Johnson V P, Carpenter N J, Skorey P A
Department of Obstetrics/Gynecology, School of Medicine, University of South Dakota, Vermillion 57069.
Am J Med Genet. 1991 Feb-Mar;38(2-3):275-82. doi: 10.1002/ajmg.1320380222.
We report on a large kindred with 10 mentally retarded, fra(X) positive males and 2 normal transmitting males. Clinical findings include variable degrees of facial anomalies, macroorchidism, behavioral characteristics, and cognitive deficiencies.

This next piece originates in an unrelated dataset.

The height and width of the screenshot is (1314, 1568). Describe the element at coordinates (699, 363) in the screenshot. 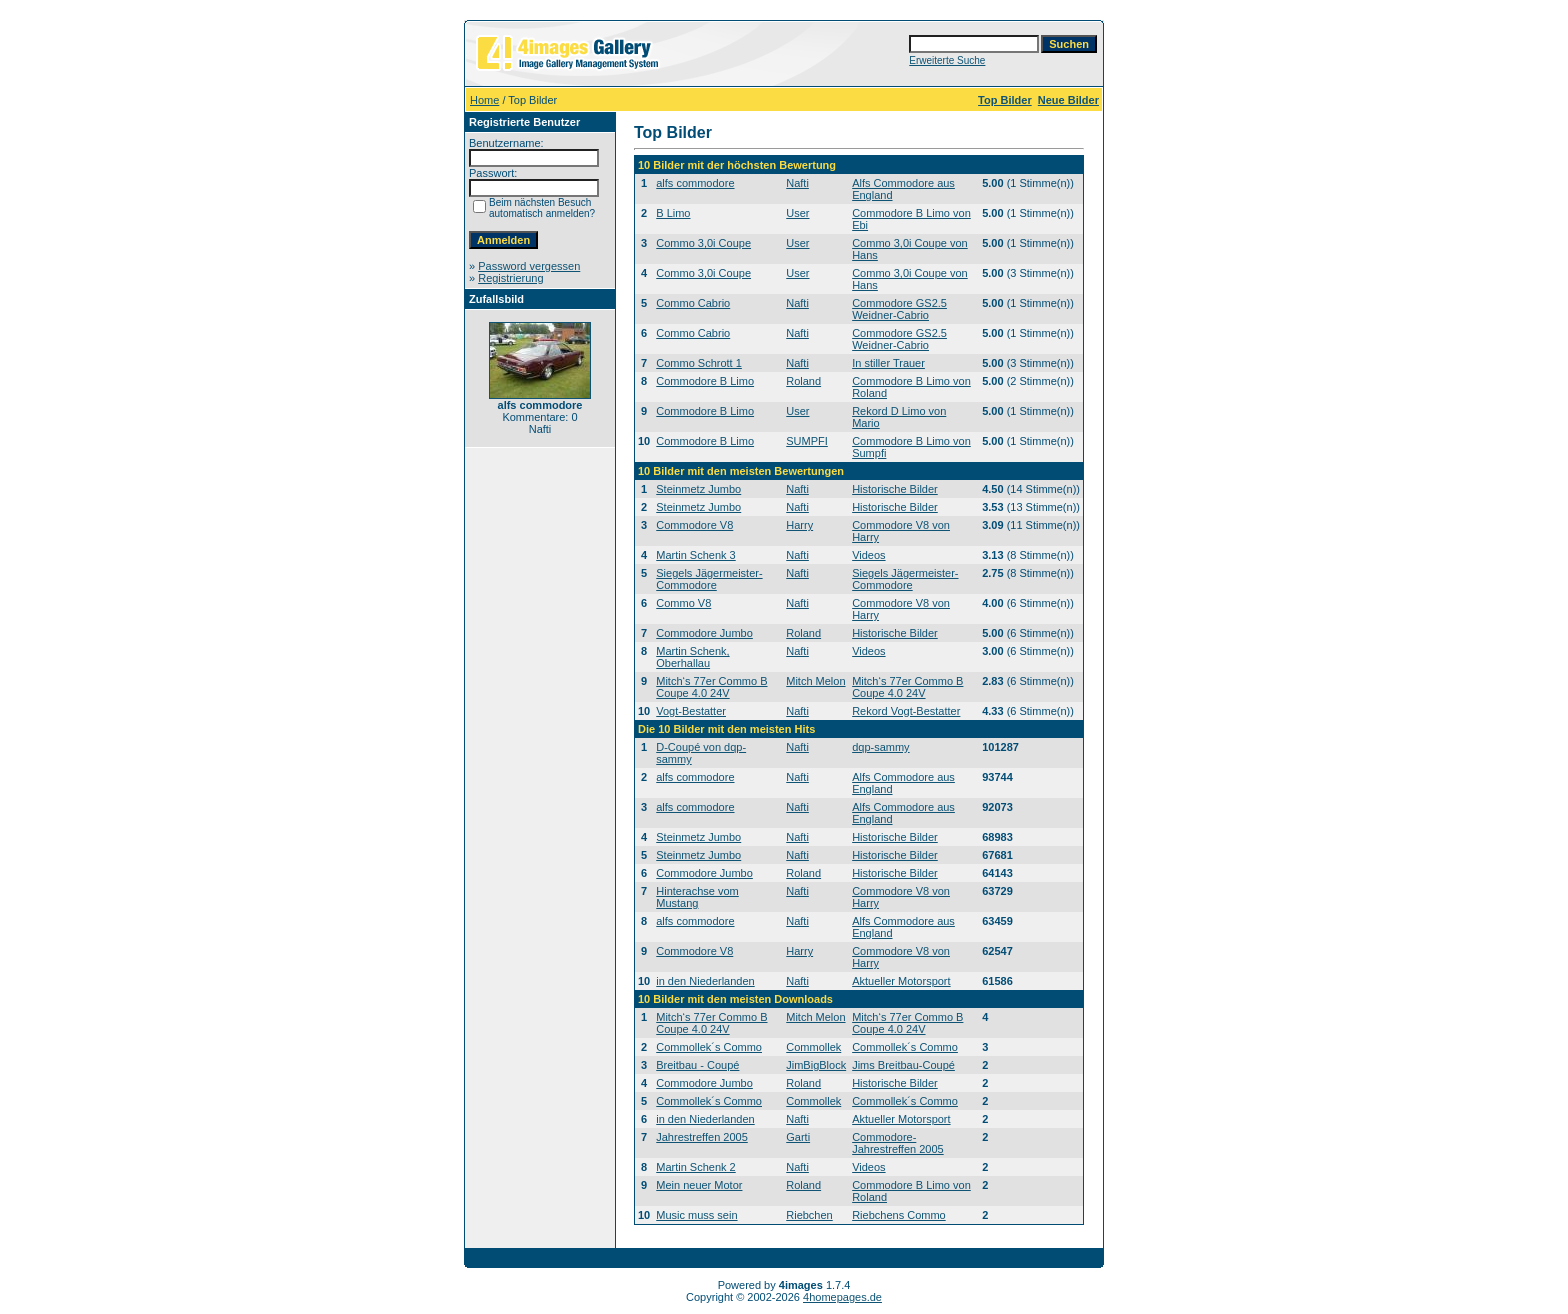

The affected grandsons were fra(X) positive while their obligate carrier mothers and transmitting grandfathers were fra(X) negative. DNA-restriction fragment length polymorphism (RFLP) linkage study was undertaken to find informative markers to identify heterozygotes or hemizygotes. The problems encountered in genetic counselling, by the absence of established criteria for diagnosis, are discussed.
我们报告了一个大家族,其中有10名精神发育迟滞、脆性X染色体(fra(X))阳性男性和2名正常传递男性。临床发现包括不同程度的面部异常、巨睾症、行为特征和认知缺陷。受影响的孙子辈为fra(X)阳性,而他们必然携带致病基因的母亲和传递致病基因的祖父为fra(X)阴性。进行了DNA限制性片段长度多态性(RFLP)连锁研究,以寻找有信息价值的标记来识别杂合子或半合子。讨论了由于缺乏既定诊断标准在遗传咨询中遇到的问题。